## Task item
Could you copy exactly the lines from the start of the records through the one containing "Winter Sneakers", both included, and leave out the pictures?

## Input
______________________________
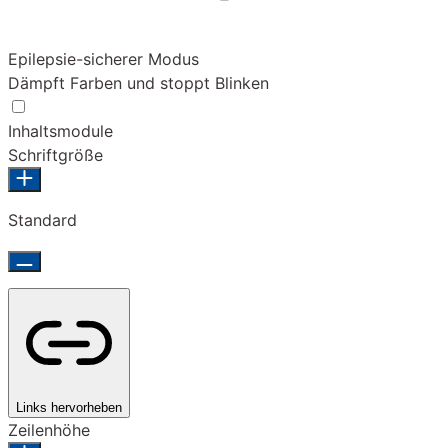
Epilepsie-sicherer Modus
Dämpft Farben und stoppt Blinken
Inhaltsmodule
Schriftgröße
Standard
Links hervorheben
Zeilenhöhe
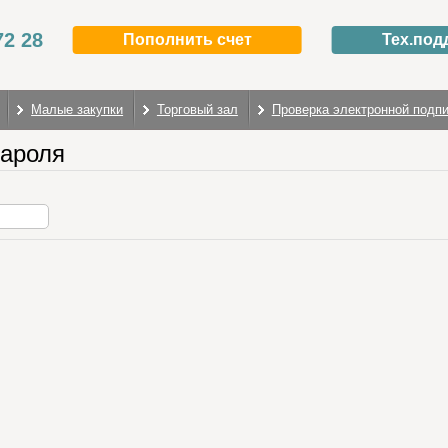
72 28
Пополнить счет
Тех.под
Малые закупки
Торговый зал
Проверка электронной подп
пароля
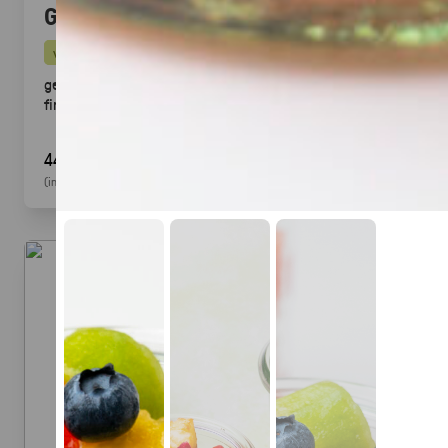
Gegrillte Halloumi Veggie (24 Stück)
vegetarisch
gegrillter Halloumi mit mediterranem Gemüse ·
fingerfood
44,90 €
(inkl. MwSt.)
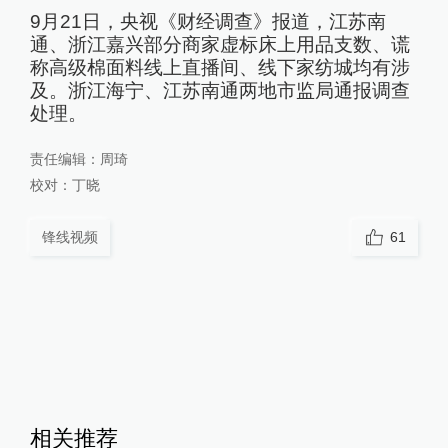
9月21日，央视《财经调查》报道，江苏南
通、浙江嘉兴部分商家虚标床上用品支数、谎
称高级棉面料线上直播间、线下家纺城均有涉
及。浙江海宁、江苏南通两地市监局通报调查
处理。
责任编辑：
周琦
校对：
丁晓
锋线视频
61
相关推荐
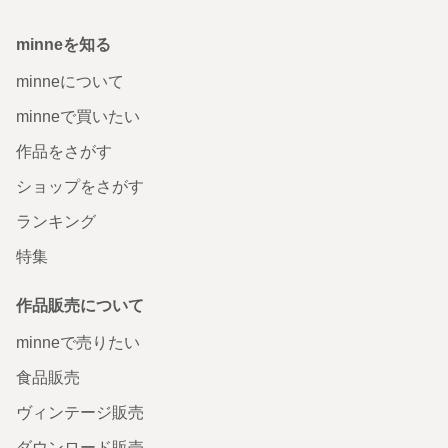
minneを知る
minneについて
minneで買いたい
作品をさがす
ショップをさがす
ランキング
特集
作品販売について
minneで売りたい
食品販売
ヴィンテージ販売
ダウンロード販売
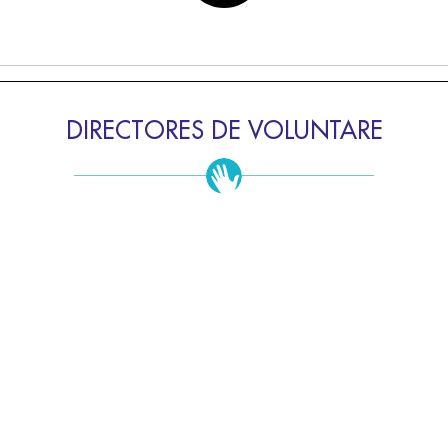
DIRECTORES DE VOLUNTARE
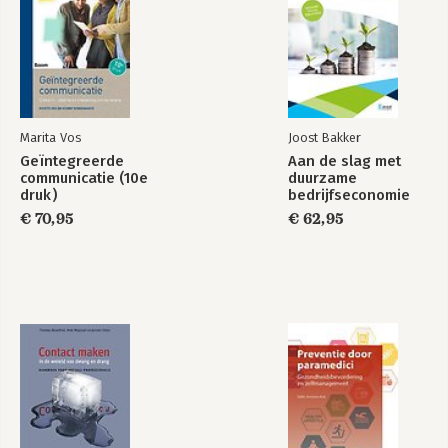
Bekijk alle boeken
Marita Vos
Joost Bakker
Geïntegreerde
Aan de slag met
communicatie (10e
duurzame
druk)
bedrijfseconomie
€ 70,95
€ 62,95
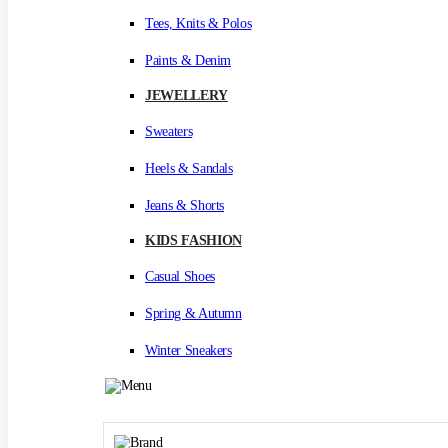
Tees, Knits & Polos
Paints & Denim
JEWELLERY
Sweaters
Heels & Sandals
Jeans & Shorts
KIDS FASHION
Casual Shoes
Spring & Autumn
Winter Sneakers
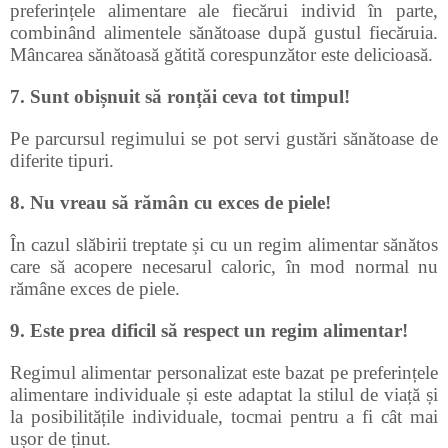
preferințele alimentare ale fiecărui individ în parte,
combinând alimentele sănătoase după gustul fiecăruia.
Mâncarea sănătoasă gătită corespunzător este delicioasă.
7. Sunt obișnuit să ronțăi ceva tot timpul!
Pe parcursul regimului se pot servi gustări sănătoase de
diferite tipuri.
8. Nu vreau să rămân cu exces de piele!
În cazul slăbirii treptate și cu un regim alimentar sănătos
care să acopere necesarul caloric, în mod normal nu
rămâne exces de piele.
9. Este prea dificil să respect un regim alimentar!
Regimul alimentar personalizat este bazat pe preferințele
alimentare individuale și este adaptat la stilul de viață și
la posibilitățile individuale, tocmai pentru a fi cât mai
ușor de ținut.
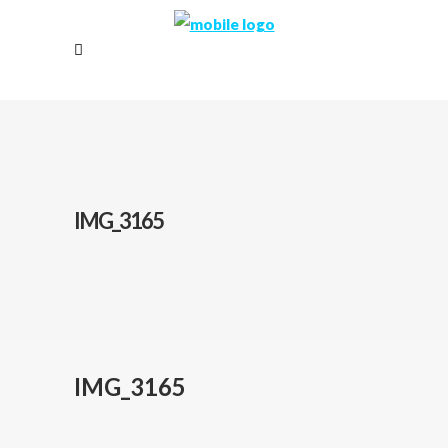
IMG_3165
IMG_3165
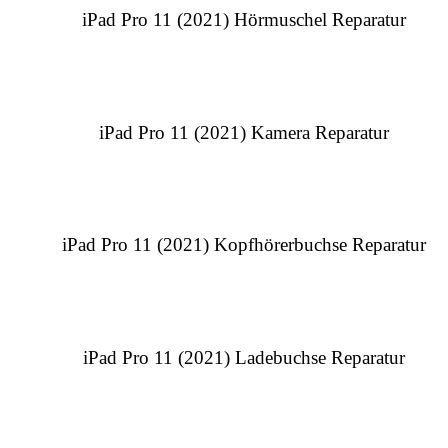
iPad Pro 11 (2021) Hörmuschel Reparatur
iPad Pro 11 (2021) Kamera Reparatur
iPad Pro 11 (2021) Kopfhörerbuchse Reparatur
iPad Pro 11 (2021) Ladebuchse Reparatur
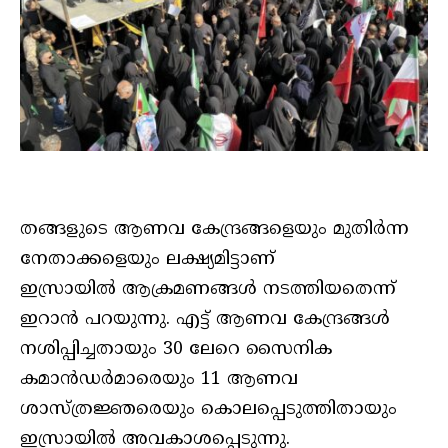
തങ്ങളുടെ ആണവ കേന്ദ്രങ്ങളെയും മുതിര്‍ന്ന
നേതാക്കളെയും ലക്ഷ്യമിട്ടാണ്
ഇസ്രായില്‍ ആക്രമണങ്ങള്‍ നടത്തിയതെന്ന്
ഇറാന്‍ പറയുന്നു. എട്ട് ആണവ കേന്ദ്രങ്ങള്‍
നശിപ്പിച്ചതായും 30 ലേറെ സൈനിക
കമാന്‍ഡര്‍മാരെയും 11 ആണവ
ശാസ്ത്രജ്ഞരെയും കൊലപ്പെടുത്തിതായും
ഇസ്രായില്‍ അവകാശപ്പെടുന്നു.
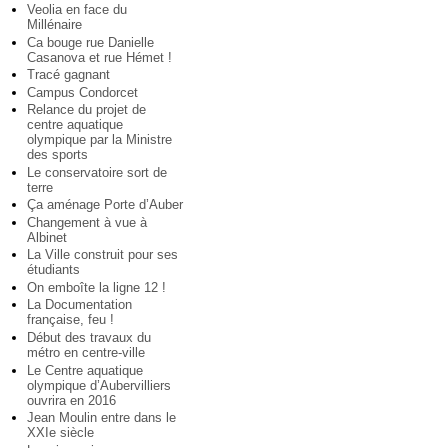
Veolia en face du
Millénaire
Ca bouge rue Danielle
Casanova et rue Hémet !
Tracé gagnant
Campus Condorcet
Relance du projet de
centre aquatique
olympique par la Ministre
des sports
Le conservatoire sort de
terre
Ça aménage Porte d’Auber
Changement à vue à
Albinet
La Ville construit pour ses
étudiants
On emboîte la ligne 12 !
La Documentation
française, feu !
Début des travaux du
métro en centre-ville
Le Centre aquatique
olympique d’Aubervilliers
ouvrira en 2016
Jean Moulin entre dans le
XXIe siècle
______________________________
## Solution for this exercise
Epilepsie-sicherer Modus
Dämpft Farben und stoppt Blinken
Inhaltsmodule
Schriftgröße
Standard
Links hervorheben
Zeilenhöhe
72 28
Пополнить счет
Тех.под
Малые закупки
Торговый зал
Проверка электронной подп
пароля
Gegrillte Halloumi Veggie (24 Stück)
vegetarisch
gegrillter Halloumi mit mediterranem Gemüse ·
fingerfood
44,90 €
(inkl. MwSt.)
9月21日，央视《财经调查》报道，江苏南
通、浙江嘉兴部分商家虚标床上用品支数、谎
称高级棉面料线上直播间、线下家纺城均有涉
及。浙江海宁、江苏南通两地市监局通报调查
处理。
责任编辑：
周琦
校对：
丁晓
锋线视频
61
相关推荐
minneを知る
minneについて
minneで買いたい
作品をさがす
ショップをさがす
ランキング
特集
作品販売について
minneで売りたい
食品販売
ヴィンテージ販売
ダウンロード販売
DIRECTORES DE VOLUNTARE
Bekijk alle boeken
Marita Vos
Joost Bakker
Geïntegreerde
Aan de slag met
communicatie (10e
duurzame
druk)
bedrijfseconomie
€ 70,95
€ 62,95
Tees, Knits & Polos
Paints & Denim
JEWELLERY
Sweaters
Heels & Sandals
Jeans & Shorts
KIDS FASHION
Casual Shoes
Spring & Autumn
Winter Sneakers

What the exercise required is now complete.